## Work to be completed
Pictures are to be left out, and only the lines below starting at the one with "MOHAMMED AL BARAMI" and ending at the one with "Green Bay Packers" are to be reproduced, each exactly, both ends included.

## Data shown
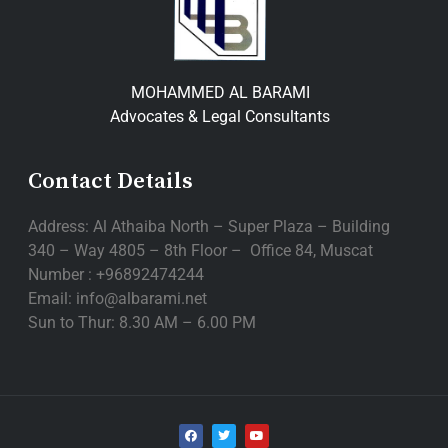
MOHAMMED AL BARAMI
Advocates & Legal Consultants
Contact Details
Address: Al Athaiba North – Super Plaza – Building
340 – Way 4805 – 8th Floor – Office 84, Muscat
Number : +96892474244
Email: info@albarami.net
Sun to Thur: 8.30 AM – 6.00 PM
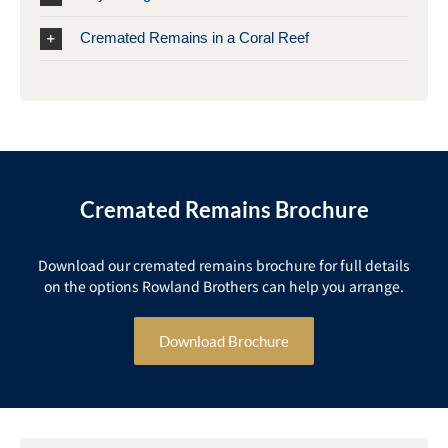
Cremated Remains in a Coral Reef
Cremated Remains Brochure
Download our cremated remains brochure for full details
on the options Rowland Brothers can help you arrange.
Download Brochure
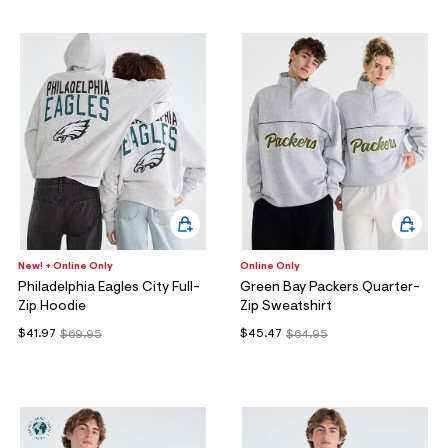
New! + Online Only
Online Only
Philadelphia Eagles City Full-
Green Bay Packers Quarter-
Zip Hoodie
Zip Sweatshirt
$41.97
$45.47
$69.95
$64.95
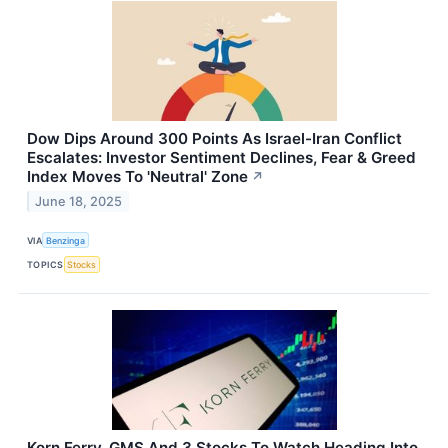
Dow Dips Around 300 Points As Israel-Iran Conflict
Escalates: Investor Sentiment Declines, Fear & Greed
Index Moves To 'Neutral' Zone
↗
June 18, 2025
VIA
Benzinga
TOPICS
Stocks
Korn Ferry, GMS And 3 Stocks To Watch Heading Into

==

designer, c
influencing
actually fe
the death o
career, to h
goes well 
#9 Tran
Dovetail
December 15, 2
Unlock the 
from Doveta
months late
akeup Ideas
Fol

## Response to this task
MOHAMMED AL BARAMI
Advocates & Legal Consultants
Contact Details
Address: Al Athaiba North – Super Plaza – Building
340 – Way 4805 – 8th Floor – Office 84, Muscat
Number : +96892474244
Email: info@albarami.net
Sun to Thur: 8.30 AM – 6.00 PM
Cremated Remains in a Coral Reef
Cremated Remains Brochure
Download our cremated remains brochure for full details
on the options Rowland Brothers can help you arrange.
Download Brochure
New! + Online Only
Online Only
Philadelphia Eagles City Full-
Green Bay Packers Quarter-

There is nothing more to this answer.